Teachers oppose sitting PLE

The Uganda National Examinations board chairperson, Prof Mary Okwakol (left), hands over the 2016 PLE results handbook to Education minister Janet Museveni in Kampala on January 12 last year. Teachers have rejected Nakaseke District chairperson Ignatius Koomu’s suggestion requiring them to sit PLE. FILE PHOTO

What you need to know:

  • Asked why they are objecting being re-examined, Mr Baguma argued that it will undermine their profession and questions the credibility of the district education service mandated to recruit the teachers.
  • State minister for Primary Education Rosemary Seninde condemned Mr Kooma’s plans saying they frustrate teachers’ efforts in educating the country’s citizens.
  • In 2016, the district demoted 23 primary head teachers to the level of classroom teachers and transferred more than 30 over poor performance. This followed a council decision to have all head teachers whose PLE results show more than 30 per cent failure rate demoted.
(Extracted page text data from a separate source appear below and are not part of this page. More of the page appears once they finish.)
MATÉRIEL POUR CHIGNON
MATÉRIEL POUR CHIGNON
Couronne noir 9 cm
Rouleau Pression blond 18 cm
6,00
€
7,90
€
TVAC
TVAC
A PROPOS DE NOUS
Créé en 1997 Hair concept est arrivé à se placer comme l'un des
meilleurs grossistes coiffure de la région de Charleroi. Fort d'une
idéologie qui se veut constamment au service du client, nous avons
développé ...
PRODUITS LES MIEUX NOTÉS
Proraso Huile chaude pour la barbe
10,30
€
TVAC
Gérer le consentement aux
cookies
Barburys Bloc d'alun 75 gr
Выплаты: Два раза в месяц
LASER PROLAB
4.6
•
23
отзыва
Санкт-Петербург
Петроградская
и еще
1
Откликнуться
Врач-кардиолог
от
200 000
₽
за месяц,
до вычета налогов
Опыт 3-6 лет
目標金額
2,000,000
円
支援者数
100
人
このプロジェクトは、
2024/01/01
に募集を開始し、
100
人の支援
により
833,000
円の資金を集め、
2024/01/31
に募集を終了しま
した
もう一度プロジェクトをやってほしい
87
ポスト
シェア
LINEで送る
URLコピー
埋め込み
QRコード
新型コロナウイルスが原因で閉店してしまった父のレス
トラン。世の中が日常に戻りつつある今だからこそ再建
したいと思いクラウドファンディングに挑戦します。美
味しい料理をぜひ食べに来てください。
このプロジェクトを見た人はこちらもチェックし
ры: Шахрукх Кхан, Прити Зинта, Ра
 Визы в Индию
Teachers have warned that they will withdraw their labour if the Nakaseke District chairperson, Mr Ignatius Koomu, does not reconsider his earlier position to have them resit Primary Leaving Examinations (PLE).
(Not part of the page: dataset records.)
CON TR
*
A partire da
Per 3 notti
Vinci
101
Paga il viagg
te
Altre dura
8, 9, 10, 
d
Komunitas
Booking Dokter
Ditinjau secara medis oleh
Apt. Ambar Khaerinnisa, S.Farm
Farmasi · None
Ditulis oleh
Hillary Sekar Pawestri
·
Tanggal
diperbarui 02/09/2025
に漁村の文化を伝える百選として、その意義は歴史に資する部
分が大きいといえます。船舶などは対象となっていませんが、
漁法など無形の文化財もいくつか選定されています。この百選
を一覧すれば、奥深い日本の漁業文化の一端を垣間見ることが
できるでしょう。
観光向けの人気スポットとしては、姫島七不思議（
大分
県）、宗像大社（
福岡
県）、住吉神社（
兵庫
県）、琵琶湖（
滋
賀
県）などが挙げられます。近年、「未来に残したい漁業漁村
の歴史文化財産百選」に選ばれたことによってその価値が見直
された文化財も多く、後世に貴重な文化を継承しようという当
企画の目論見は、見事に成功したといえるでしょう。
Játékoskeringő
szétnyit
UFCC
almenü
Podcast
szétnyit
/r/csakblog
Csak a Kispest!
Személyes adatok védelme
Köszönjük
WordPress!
In a letter to Education minister Janet Museveni, Mr Filbert Baguma, the Uganda National Teachers Union general secretary, asked government to block Mr Koomu from subjecting Nakaseke’s 844 primary teachers to sit PLE.
“We have requested her to intervene. If government chooses not to respond, the day the chairperson puts the date for the examination is the day the teachers will lay down their tools until he publicly apologises to the teaching profession,” Mr Baguma said yesterday.

Asked why they are objecting being re-examined, Mr Baguma argued that it will undermine their profession and questions the credibility of the district education service mandated to recruit the teachers.
According to Mr Baguma, the pupils’ learning and performance depends on the teacher’s input and what the parents, environment and community contribute.

Condemned
State minister for Primary Education Rosemary Seninde condemned Mr Kooma’s plans saying they frustrate teachers’ efforts in educating the country’s citizens.
“We do appreciate that everybody is coming up with an initiative to improve teachers’ teaching. But it is wrong to bring up something, which will antagonise the teachers and schools. We have a district service commission, which recruits teachers....as a district chairperson, he doesn’t have that mandate,” Ms Seninde said in a recent interview.
Ms Jennifer Niwagaba, a teacher at Ngoma Primary School, yesterday told Daily Monitor that she sat PLE in 1977 and is not ready for another set.

Demoted
Mr Kooma last month said the teachers in his district would be asked to sit PLE to ascertain those with the skills to teach.
In 2016, the district demoted 23 primary head teachers to the level of classroom teachers and transferred more than 30 over poor performance. This followed a council decision to have all head teachers whose PLE results show more than 30 per cent failure rate demoted. The district had registered only 326 pupils in Division One out of 4,395 pupils.
Mr Koomu argued that many school heads started businesses and hardly supervise their duty stations.